Foi o mais belo espetáculo,
que já pude admirar (…)
(..) E para o encanto dos olhos,
surgia com esplendor,
A renda, que parecia,
obra de Nosso Senhor.

TRECHOS DA POESIA DE CORDEL “MULHER RENDEIRA”, DALINHA CATUNDA.

Sobre quem cria

Foto de divulgação Artesol

Neta e filha de rendeiras, mais velha entre oito irmãos, Ana Maria “aprendeu renda” ainda criança, aos 9 anos, com a avó. Hoje tem 47. Sempre morou no interior, na Lavagem Grande. Lá, quem não é rendeira artesã é professora, que é a “opção pra quem estuda mais e se forma”. A mãe ensinava o ofício contando histórias de quando a renda tinha valor. “Daí a cidade foi crescendo e deixando a renda pra trás”. E a realidade hoje aflige. Ana sabe que existem rendeiras que dependem de atravessadores e relatos de troca da renda por mercadoria. Onde a renda pode valer um caderno, um quilo de farinha, a necessidade do momento.

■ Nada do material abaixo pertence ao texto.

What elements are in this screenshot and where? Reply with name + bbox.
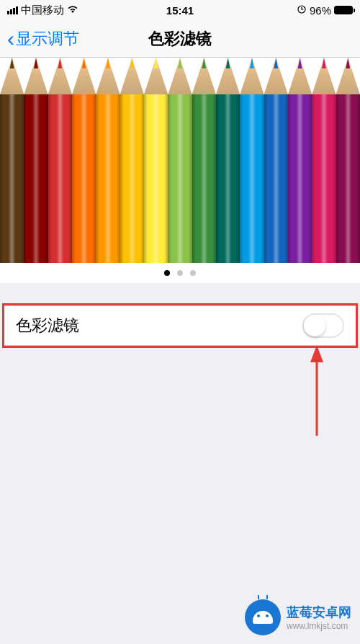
page-indicator[interactable] xyxy=(0,263,360,283)
carrier-label: 中国移动 xyxy=(21,4,64,17)
status-time: 15:41 xyxy=(166,4,194,17)
pencil xyxy=(264,58,288,263)
status-left: 中国移动 xyxy=(7,4,78,17)
chevron-left-icon: ‹ xyxy=(7,28,14,50)
pencil xyxy=(0,58,24,263)
color-filter-row: 色彩滤镜 xyxy=(4,305,356,346)
status-right: 96% xyxy=(297,4,353,17)
pencil xyxy=(240,58,264,263)
signal-icon xyxy=(7,6,18,14)
watermark-logo-icon xyxy=(245,599,281,635)
status-bar: 中国移动 15:41 96% xyxy=(0,0,360,20)
pencil xyxy=(48,58,72,263)
pencil xyxy=(168,58,192,263)
spacer xyxy=(0,283,360,303)
pencil xyxy=(24,58,48,263)
rotation-lock-icon xyxy=(297,4,307,17)
pencil xyxy=(120,58,144,263)
watermark: 蓝莓安卓网 www.lmkjst.com xyxy=(245,599,351,635)
battery-percent: 96% xyxy=(310,4,331,17)
wifi-icon xyxy=(67,4,78,16)
nav-bar: ‹ 显示调节 色彩滤镜 xyxy=(0,20,360,58)
page-dot[interactable] xyxy=(164,270,170,276)
pencil xyxy=(72,58,96,263)
watermark-title: 蓝莓安卓网 xyxy=(287,604,351,621)
battery-icon xyxy=(334,6,353,14)
toggle-knob xyxy=(304,315,325,336)
pencil xyxy=(312,58,336,263)
page-dot[interactable] xyxy=(190,270,196,276)
color-filter-toggle[interactable] xyxy=(302,313,344,338)
pencil xyxy=(96,58,120,263)
pencil xyxy=(216,58,240,263)
setting-label: 色彩滤镜 xyxy=(16,315,79,336)
pencil xyxy=(144,58,168,263)
page-dot[interactable] xyxy=(177,270,183,276)
pencil xyxy=(192,58,216,263)
pencils-preview[interactable] xyxy=(0,58,360,263)
page-title: 色彩滤镜 xyxy=(148,28,212,50)
back-label: 显示调节 xyxy=(16,28,79,50)
pencil xyxy=(336,58,360,263)
back-button[interactable]: ‹ 显示调节 xyxy=(7,28,79,50)
highlight-annotation: 色彩滤镜 xyxy=(2,303,358,348)
arrow-annotation xyxy=(302,346,331,442)
pencil xyxy=(288,58,312,263)
watermark-url: www.lmkjst.com xyxy=(287,621,351,631)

Mãe de três filhas, Ana Maria terminou o casamento no dia em que o marido a perguntou: “Tu quer quanto pra ficar em casa?”. Agradece ter se separado ao enumerar as conquistas com a renda. Foi presidente da Associação das Artesãs e Agricultores de Canaã (Artecan) onde liderou o resgate da cultura da renda de bilro junto com a conterrânea e cientista política Rosa de Lima Cunha. Reuniram e incentivaram as artesãs, sugeriram escreverem um projeto, pedir um terreno para a prefeitura. Em parceria com a ONG carioca Terra Azul, criaram e produziram uma nova coleção de produtos. Veio trabalho, renda digna e amor-próprio. Em 2013 mais um desafio. Uma indústria de energia eólica propondo a co-criação de uma coleção, sob orientação do estilista Ivanildo Nunes. Nasce a Coleção Viva Vento, as rendeiras voltam a trabalhar com a linha fina e desenhos exclusivos. Receberam modelista, produziram desfile, correram para se formalizar. 

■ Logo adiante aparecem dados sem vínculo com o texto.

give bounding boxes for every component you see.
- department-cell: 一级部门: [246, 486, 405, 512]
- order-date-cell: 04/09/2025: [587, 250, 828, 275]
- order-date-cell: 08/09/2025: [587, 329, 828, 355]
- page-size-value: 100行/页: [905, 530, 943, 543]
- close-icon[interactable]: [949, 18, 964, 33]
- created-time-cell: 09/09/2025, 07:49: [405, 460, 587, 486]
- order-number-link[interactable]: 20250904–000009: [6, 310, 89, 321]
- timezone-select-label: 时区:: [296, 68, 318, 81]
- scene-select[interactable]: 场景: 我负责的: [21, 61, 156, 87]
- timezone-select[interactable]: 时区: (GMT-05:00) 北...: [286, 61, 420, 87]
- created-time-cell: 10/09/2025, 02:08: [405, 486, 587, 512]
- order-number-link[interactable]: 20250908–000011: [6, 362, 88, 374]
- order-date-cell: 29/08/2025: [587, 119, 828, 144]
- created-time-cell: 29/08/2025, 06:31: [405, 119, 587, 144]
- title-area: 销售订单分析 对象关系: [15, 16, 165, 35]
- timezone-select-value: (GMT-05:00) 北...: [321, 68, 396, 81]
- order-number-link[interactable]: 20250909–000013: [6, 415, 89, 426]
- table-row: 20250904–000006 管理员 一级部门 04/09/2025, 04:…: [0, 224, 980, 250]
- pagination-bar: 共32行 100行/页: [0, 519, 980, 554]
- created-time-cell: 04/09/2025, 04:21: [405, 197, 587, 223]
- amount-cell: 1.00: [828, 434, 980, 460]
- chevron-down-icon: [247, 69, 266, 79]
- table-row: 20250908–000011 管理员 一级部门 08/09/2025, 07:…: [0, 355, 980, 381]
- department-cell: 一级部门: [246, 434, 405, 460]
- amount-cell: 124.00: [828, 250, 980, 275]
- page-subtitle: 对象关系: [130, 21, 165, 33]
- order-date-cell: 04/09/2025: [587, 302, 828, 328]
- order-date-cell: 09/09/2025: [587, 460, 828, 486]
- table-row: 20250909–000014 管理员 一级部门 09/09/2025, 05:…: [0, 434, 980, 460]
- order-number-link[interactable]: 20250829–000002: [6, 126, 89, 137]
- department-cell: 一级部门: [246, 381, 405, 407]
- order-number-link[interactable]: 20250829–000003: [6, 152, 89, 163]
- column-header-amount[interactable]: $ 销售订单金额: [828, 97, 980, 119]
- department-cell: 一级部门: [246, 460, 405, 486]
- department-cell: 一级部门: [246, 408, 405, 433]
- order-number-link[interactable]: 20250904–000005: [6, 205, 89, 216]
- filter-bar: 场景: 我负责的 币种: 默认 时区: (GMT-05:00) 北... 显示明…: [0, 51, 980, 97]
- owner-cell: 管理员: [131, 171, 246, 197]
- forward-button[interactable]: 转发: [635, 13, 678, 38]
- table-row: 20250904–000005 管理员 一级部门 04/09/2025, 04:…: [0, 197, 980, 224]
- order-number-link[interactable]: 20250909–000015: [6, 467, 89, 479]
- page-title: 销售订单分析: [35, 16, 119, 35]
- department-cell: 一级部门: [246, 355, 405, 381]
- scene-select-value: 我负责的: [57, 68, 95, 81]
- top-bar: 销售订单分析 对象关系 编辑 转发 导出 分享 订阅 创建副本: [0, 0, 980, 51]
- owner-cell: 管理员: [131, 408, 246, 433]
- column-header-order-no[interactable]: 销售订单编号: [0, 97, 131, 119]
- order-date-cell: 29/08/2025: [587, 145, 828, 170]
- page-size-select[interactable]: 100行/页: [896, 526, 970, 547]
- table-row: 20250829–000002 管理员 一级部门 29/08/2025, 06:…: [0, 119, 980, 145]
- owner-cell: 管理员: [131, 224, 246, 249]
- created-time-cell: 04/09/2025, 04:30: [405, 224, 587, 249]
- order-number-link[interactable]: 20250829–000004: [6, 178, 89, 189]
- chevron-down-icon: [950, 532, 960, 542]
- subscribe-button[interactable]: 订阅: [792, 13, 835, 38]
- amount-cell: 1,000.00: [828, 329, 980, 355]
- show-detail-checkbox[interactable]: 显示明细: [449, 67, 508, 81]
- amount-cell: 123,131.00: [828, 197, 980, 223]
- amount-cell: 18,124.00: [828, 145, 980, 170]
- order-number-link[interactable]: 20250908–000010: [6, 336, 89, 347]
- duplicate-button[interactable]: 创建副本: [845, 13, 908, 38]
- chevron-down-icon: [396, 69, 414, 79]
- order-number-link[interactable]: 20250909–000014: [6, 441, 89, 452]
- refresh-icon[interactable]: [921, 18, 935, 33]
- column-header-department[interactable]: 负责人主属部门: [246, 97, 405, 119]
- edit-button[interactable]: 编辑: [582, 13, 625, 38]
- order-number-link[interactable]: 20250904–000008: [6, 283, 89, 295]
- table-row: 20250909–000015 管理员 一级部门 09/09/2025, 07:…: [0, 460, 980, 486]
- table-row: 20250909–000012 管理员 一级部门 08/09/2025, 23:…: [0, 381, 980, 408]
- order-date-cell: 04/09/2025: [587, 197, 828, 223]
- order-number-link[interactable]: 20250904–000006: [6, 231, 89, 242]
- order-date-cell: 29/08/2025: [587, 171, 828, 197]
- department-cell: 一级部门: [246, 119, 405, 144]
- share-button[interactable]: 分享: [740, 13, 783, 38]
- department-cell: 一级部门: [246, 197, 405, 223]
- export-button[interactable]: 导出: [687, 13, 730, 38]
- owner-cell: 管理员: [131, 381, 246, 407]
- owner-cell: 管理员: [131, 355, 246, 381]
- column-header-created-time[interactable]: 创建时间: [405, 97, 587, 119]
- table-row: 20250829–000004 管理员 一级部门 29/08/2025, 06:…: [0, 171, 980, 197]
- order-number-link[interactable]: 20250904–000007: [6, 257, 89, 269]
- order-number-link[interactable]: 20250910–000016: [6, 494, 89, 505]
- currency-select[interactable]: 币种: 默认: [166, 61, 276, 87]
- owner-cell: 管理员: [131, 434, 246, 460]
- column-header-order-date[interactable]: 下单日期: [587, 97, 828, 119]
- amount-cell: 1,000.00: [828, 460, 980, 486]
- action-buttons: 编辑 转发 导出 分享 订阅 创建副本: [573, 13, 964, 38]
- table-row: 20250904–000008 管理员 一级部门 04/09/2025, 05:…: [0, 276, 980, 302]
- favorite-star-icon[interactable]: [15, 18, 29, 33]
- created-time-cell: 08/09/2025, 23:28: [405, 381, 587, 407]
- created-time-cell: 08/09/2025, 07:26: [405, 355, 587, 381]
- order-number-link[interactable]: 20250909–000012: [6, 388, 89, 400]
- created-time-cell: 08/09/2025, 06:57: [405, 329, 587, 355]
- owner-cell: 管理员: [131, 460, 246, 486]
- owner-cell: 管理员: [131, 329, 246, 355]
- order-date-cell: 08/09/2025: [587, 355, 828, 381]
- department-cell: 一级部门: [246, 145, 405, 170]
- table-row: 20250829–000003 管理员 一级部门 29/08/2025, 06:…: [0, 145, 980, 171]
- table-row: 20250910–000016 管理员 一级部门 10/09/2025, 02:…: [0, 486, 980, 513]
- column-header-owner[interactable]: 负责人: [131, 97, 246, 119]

O Programa “Mestres da Cultura” implantado pela Secretaria de Cultura do Estado do Ceará (Secult) em 2004 diplomou quase uma centena de mestres artesãos no estado. Poucos foram reconhecidos no ofício da renda e Ana é um deles, apesar de não ser reconhecida oficialmente como Mestra pelo Programa do Artesanato Brasileiro (PAB). Ela recebeu o “Tesouros Vivos da Cultura”, título que atesta a relevância da vida e obra de reconhecidos detentores de conhecimentos de tradição popular. Foi homenageada em 2017 pelo governo do estado do Ceará e escolhida para representar o Brasil em Portugal, nas comemorações que celebram o dia da rendeira além mar. Ana é sempre convocada pela CEART (Centro de Artesanato do Ceará) para oficinas de capacitação orientadas por uma modelista. Ensina renda pelo Sesc e oferece curso de iniciação a crianças, incluindo meninos. Ela confessa que, se pudesse, formaria uma escola, ela mesma: “muita criança brinca de renda, quer aprender com a avó, com a mãe, que não tem tempo, que trabalha, que acha que não vale a pena”. 

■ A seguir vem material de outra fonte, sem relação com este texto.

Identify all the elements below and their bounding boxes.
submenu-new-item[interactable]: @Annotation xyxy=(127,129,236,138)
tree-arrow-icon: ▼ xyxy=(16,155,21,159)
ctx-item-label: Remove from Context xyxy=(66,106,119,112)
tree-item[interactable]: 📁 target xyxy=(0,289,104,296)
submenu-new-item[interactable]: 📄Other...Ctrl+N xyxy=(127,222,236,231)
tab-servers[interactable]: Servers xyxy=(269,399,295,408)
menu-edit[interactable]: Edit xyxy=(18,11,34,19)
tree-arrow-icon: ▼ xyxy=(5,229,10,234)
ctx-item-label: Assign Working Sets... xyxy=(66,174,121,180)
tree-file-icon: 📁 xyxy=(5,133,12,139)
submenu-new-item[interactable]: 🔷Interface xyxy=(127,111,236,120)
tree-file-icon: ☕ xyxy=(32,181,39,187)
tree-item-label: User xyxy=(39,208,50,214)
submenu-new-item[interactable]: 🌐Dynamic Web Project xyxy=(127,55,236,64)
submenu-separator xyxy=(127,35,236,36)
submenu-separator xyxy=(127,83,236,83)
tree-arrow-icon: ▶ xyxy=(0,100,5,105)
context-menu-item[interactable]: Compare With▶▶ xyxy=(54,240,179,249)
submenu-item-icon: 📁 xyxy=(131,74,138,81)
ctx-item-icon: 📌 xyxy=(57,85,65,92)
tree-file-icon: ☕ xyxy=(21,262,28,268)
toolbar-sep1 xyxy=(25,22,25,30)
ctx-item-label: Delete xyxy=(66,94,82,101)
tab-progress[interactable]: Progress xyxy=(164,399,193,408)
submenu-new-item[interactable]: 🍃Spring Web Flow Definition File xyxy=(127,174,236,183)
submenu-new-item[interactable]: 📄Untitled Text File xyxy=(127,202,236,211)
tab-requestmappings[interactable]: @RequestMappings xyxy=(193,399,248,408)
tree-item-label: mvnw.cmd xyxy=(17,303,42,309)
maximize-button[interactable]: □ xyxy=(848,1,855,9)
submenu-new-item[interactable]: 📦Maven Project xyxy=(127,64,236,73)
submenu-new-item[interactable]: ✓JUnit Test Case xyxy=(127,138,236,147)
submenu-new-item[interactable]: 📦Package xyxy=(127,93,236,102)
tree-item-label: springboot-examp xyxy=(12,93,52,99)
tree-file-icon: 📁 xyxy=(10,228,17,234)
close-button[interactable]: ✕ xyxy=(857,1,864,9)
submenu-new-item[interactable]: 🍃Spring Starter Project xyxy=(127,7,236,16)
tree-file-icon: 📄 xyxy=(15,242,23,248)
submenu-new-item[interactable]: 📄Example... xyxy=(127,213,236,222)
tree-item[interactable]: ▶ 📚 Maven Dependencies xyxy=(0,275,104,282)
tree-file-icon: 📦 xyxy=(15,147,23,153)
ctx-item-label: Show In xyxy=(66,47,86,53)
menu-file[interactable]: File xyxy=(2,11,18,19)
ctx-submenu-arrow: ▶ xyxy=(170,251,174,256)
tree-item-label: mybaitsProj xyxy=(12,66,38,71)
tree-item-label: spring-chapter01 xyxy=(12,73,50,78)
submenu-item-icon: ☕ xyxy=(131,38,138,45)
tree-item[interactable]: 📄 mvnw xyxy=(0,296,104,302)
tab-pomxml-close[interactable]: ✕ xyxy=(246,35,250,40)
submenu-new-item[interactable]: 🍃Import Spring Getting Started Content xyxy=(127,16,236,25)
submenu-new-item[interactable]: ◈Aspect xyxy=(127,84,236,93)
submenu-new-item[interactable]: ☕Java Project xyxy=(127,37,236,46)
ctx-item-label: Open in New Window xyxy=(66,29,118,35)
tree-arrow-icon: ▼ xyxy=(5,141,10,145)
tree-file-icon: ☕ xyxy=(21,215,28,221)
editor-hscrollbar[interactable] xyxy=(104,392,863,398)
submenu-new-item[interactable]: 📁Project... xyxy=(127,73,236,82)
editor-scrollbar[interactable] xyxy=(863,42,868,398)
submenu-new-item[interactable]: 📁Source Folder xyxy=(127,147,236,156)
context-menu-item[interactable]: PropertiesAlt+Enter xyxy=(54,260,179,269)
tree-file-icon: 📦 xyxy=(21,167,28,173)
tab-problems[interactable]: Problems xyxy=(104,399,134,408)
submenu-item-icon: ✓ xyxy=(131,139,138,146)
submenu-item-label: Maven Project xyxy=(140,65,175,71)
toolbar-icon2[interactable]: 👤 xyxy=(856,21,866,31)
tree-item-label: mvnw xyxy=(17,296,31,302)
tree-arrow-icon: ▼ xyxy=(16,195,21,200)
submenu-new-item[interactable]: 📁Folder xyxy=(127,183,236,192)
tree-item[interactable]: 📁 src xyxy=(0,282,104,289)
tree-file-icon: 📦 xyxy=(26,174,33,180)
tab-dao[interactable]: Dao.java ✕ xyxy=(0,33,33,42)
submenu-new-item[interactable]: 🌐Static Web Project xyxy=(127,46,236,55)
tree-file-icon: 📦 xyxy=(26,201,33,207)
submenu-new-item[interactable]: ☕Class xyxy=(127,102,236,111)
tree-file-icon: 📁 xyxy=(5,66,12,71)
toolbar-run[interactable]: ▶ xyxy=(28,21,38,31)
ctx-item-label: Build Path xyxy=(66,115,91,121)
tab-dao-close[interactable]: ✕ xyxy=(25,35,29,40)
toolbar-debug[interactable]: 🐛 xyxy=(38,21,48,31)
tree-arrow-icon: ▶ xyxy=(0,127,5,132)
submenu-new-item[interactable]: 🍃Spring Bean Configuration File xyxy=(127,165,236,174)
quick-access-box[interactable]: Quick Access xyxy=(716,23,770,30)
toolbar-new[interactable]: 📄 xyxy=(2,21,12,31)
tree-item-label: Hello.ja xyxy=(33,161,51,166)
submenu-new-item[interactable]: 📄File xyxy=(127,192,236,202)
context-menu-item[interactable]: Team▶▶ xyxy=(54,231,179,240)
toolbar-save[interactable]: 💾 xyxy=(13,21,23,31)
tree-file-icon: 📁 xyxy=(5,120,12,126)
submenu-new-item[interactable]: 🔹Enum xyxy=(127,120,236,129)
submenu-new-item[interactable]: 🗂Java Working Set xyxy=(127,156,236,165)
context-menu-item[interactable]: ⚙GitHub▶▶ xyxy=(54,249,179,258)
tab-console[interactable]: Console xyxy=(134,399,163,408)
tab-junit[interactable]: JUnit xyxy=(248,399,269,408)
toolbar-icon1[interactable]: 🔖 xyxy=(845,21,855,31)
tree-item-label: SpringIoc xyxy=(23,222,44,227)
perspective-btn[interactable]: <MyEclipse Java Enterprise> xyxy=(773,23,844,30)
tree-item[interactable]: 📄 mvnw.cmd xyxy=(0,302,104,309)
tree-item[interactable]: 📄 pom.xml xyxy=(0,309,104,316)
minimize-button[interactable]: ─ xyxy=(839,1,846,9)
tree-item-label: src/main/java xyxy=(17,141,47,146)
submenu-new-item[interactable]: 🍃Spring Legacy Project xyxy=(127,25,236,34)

“…E os dedos trocam os bilros
num vaivém de ritmos atroantes
e é como se mãos de crianças se enredassem nos
desenhos do estrado que a artesã-rendeira vai ao tempo bordando…”

A RENDEIRA, JOSÉ ALCIDES PINTO

Sobre o território

Foto de divulgação Artesol

“Onde há renda, há rede”.

O ditado português escolta o ofício no Ceará, onde as artesãs se concentram nas regiões litorâneas

Trairi nasceu como aldeia em 1608, às margens do Rio Trairi, com a chegada dos portugueses que se estabeleceram e construíram famílias. Compreende 06 distritos, entre eles Canaã, onde estima-se existir cinco mil rendeiras, cerca de 10% da população. Número tão expressivo que uma lei estadual de 2010 confere ao município o título de “terra da renda de bilro no Ceará”. O principal indicador é de caráter imaterial. Um saber ancestral que preenche as calçadas, ao cair do sol. Ana pratica sua arte em sua casa. Lá produz, expõe, vende. Sempre procurou aprender tudo o que pôde, e diz que dinheiro não tem, mas conhecimento tem muito e isso ninguém tira dela. Projeta o tempo em que vai ficar velhinha e alguém vai falar: “foi a Ana que me ensinou“.